• **Problem details**:
The records below are split into lines. How many of those lines contain the string "известной"? Reply with the number only.

(Saved data entries)
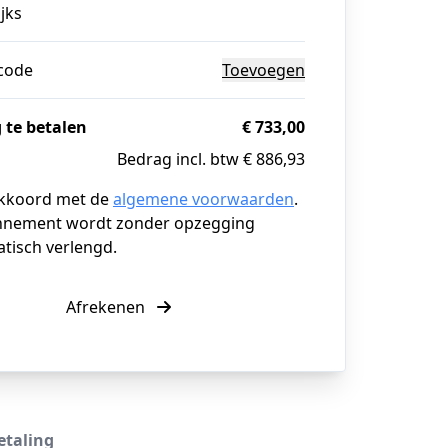
jks
code
Toevoegen
 te betalen
€ 733,00
Bedrag incl. btw € 886,93
akkoord met de
algemene voorwaarden
.
nnement wordt zonder opzegging
tisch verlengd.
Afrekenen
etaling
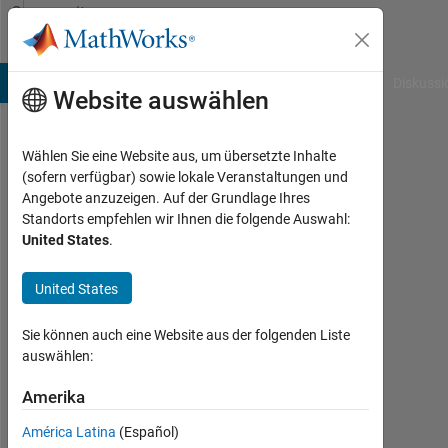
Weiter zum Inhalt
Community
Profile
B Answers
File Exchange
Cody
AI Chat Playground
Diskussi
Website auswählen
Wählen Sie eine Website aus, um übersetzte Inhalte
UNO
(sofern verfügbar) sowie lokale Veranstaltungen und
Angebote anzuzeigen. Auf der Grundlage Ihres
Biomechanics
Standorts empfehlen wir Ihnen die folgende Auswahl:
United States
.
Last
seen:
fast 5
United States
Jahre
vor
Sie können auch eine Website aus der folgenden Liste
|
auswählen:
Aktiv
seit
Amerika
2020
América Latina
(Español)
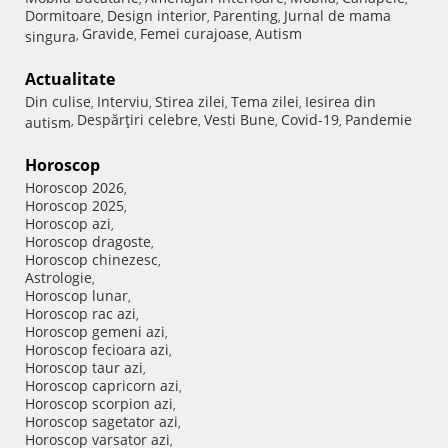
Dormitoare
Design interior
Parenting
Jurnal de mama
,
,
,
Gravide
Femei curajoase
Autism
singura
,
,
,
Actualitate
Din culise
Interviu
Stirea zilei
Tema zilei
Iesirea din
,
,
,
,
Despărţiri celebre
Vesti Bune
Covid-19
Pandemie
autism
,
,
,
,
Horoscop
Horoscop 2026
,
Horoscop 2025
,
Horoscop azi
,
Horoscop dragoste
,
Horoscop chinezesc
,
Astrologie
,
Horoscop lunar
,
Horoscop rac azi
,
Horoscop gemeni azi
,
Horoscop fecioara azi
,
Horoscop taur azi
,
Horoscop capricorn azi
,
Horoscop scorpion azi
,
Horoscop sagetator azi
,
Horoscop varsator azi
,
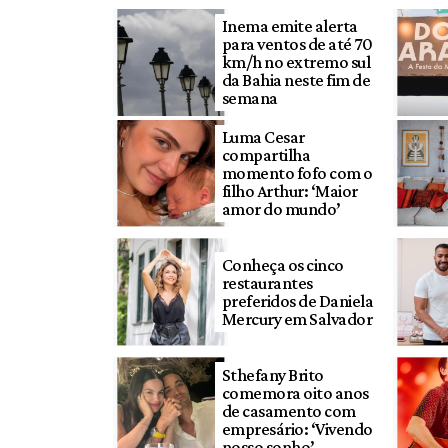
Inema emite alerta
para ventos de até 70
km/h no extremo sul
da Bahia neste fim de
semana
Luma Cesar
compartilha
momento fofo com o
filho Arthur: ‘Maior
amor do mundo’
Conheça os cinco
restaurantes
preferidos de Daniela
Mercury em Salvador
Sthefany Brito
comemora oito anos
de casamento com
empresário: ‘Vivendo
nosso sonho’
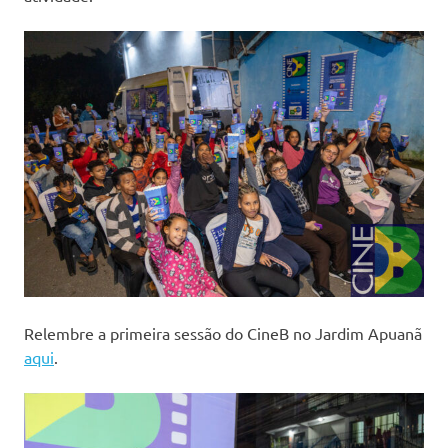
Relembre a primeira sessão do CineB no Jardim Apuanã
aqui
.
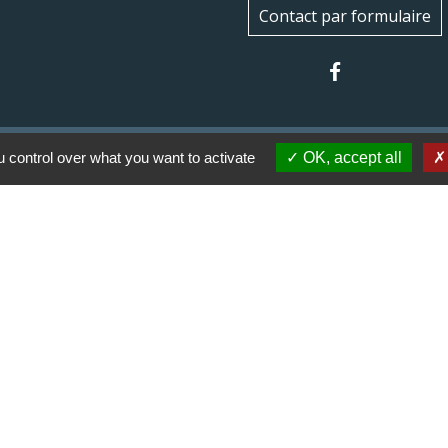
Contact par formulaire
 control over what you want to activate
OK, accept all
 communes du Haut
Haut Limousin
espaces naturels en
ental de la Haute-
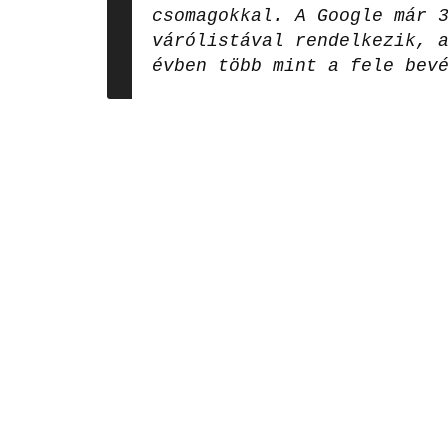
csomagokkal. A Google már 
várólistával rendelkezik, 
évben több mint a fele bev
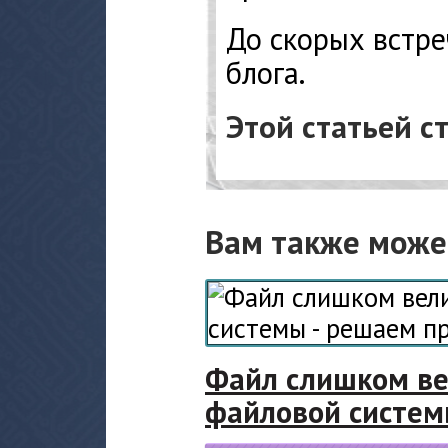
До скорых встре
блога.
Этой статьей с
Вам также може
Файл слишком ве
файловой систем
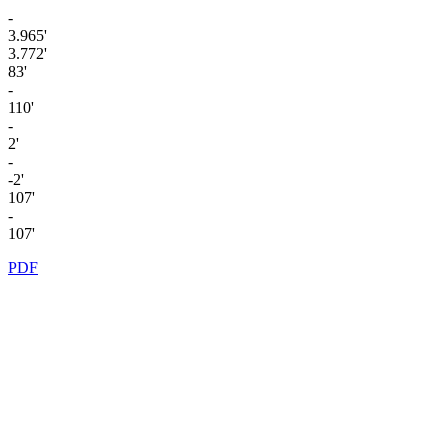
-
3.965'
3.772'
83'
-
110'
-
2'
-
-2'
107'
-
107'
PDF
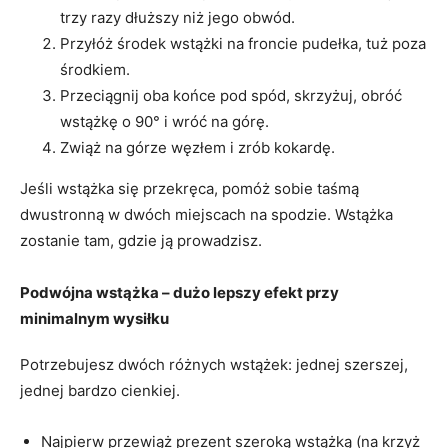
trzy razy dłuższy niż jego obwód.
Przyłóż środek wstążki na froncie pudełka, tuż poza
środkiem.
Przeciągnij oba końce pod spód, skrzyżuj, obróć
wstążkę o 90° i wróć na górę.
Zwiąż na górze węzłem i zrób kokardę.
Jeśli wstążka się przekręca, pomóż sobie taśmą
dwustronną w dwóch miejscach na spodzie. Wstążka
zostanie tam, gdzie ją prowadzisz.
Podwójna wstążka – dużo lepszy efekt przy
minimalnym wysiłku
Potrzebujesz dwóch różnych wstążek: jednej szerszej,
jednej bardzo cienkiej.
Najpierw przewiąż prezent szeroką wstążką (na krzyż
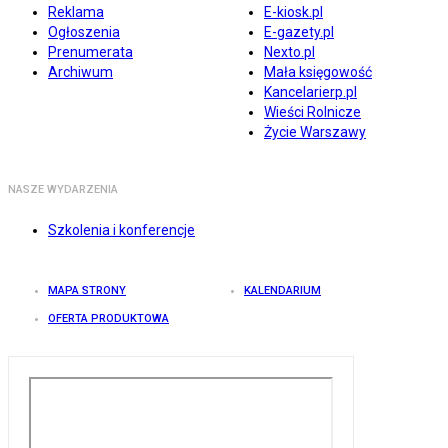
Reklama
E-kiosk.pl
Ogłoszenia
E-gazety.pl
Prenumerata
Nexto.pl
Archiwum
Mała księgowość
Kancelarierp.pl
Wieści Rolnicze
Życie Warszawy
NASZE WYDARZENIA
Szkolenia i konferencje
MAPA STRONY
KALENDARIUM
OFERTA PRODUKTOWA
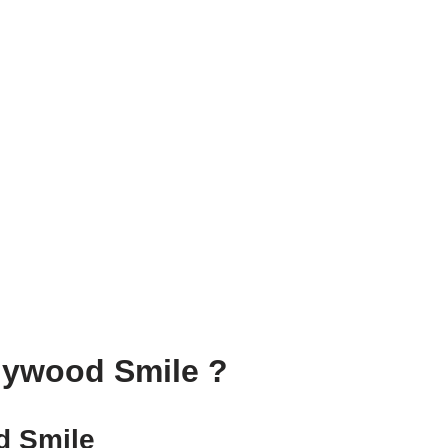
llywood Smile ?
d Smile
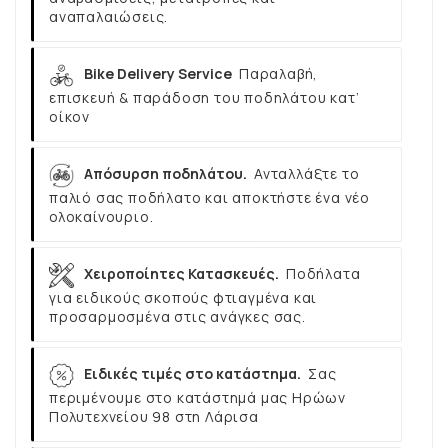
αναπαλαιώσεις.
Bike Delivery Service
Παραλαβή,
επισκευή & παράδοση του ποδηλάτου κατ’
οίκον
Απόσυρση ποδηλάτου.
Ανταλλάξτε το
παλιό σας ποδήλατο και αποκτήστε ένα νέο
ολοκαίνουριο.
Χειροποίητες Κατασκευές.
Ποδήλατα
για ειδικούς σκοπούς φτιαγμένα και
προσαρμοσμένα στις ανάγκες σας.
Ειδικές τιμές στο κατάστημα.
Σας
περιμένουμε στο κατάστημά μας Ηρώων
Πολυτεχνείου 98 στη Λάρισα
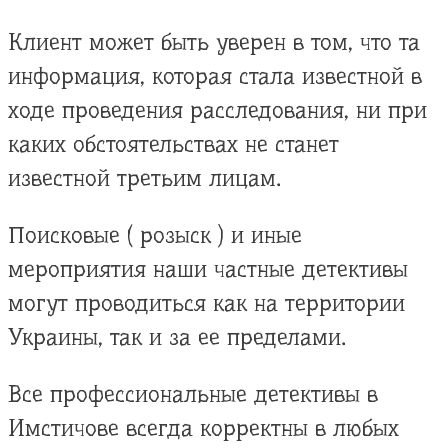
Клиент может быть уверен в том, что та
информация, которая стала известной в
ходе проведения расследования, ни при
каких обстоятельствах не станет
известной третьим лицам.
Поисковые ( розыск ) и иные
мероприятия наши частные детективы
могут проводиться как на территории
Украины, так и за ее пределами.
Все профессиональные детективы в
Имстичове всегда корректны в любых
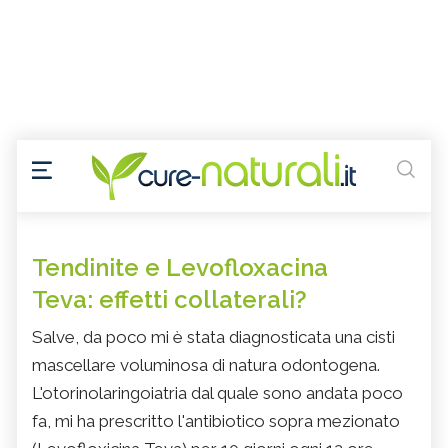
Tendinite e Levofloxacina
Teva: effetti collaterali?
Salve, da poco mi è stata diagnosticata una cisti
mascellare voluminosa di natura odontogena.
L'otorinolaringoiatria dal quale sono andata poco
fa, mi ha prescritto l'antibiotico sopra mezionato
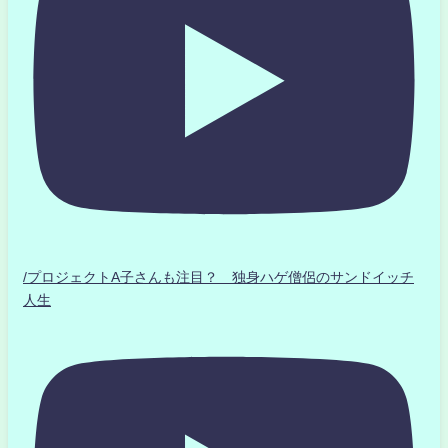
/プロジェクトA子さんも注目？ 独身ハゲ僧侶のサンドイッチ
人生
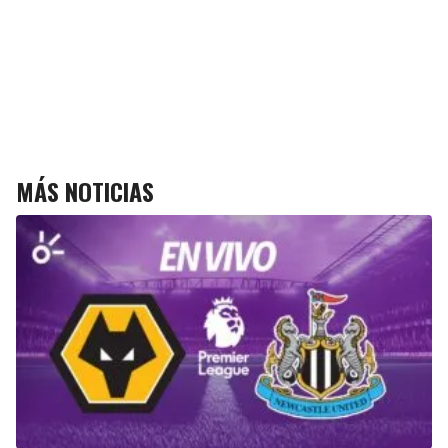
MÁS NOTICIAS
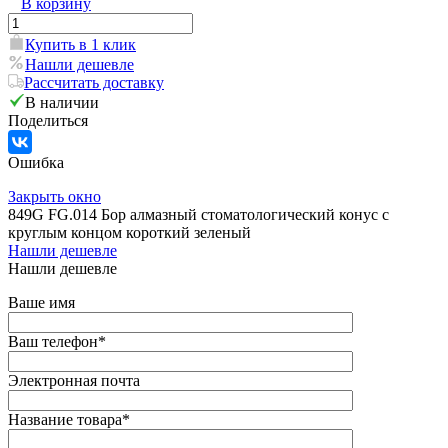
В корзину
Купить в 1 клик
Нашли дешевле
Рассчитать доставку
В наличии
Поделиться
Ошибка
Закрыть окно
849G FG.014 Бор алмазный стоматологический конус с
круглым концом короткий зеленый
Нашли дешевле
Нашли дешевле
Ваше имя
Ваш телефон
*
Электронная почта
Название товара
*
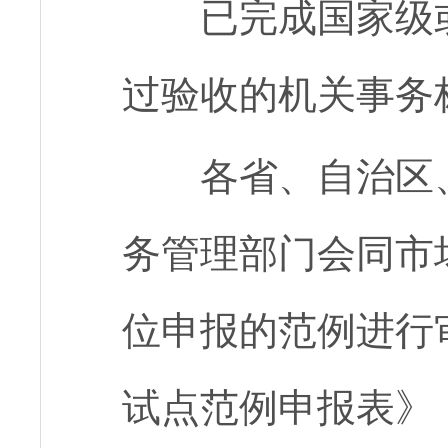
已完成国家级
过验收的机关事务
各省、自治区
务管理部门会同市
位申报的范例进行
试点范例申报表》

• **Exercise answer**:
2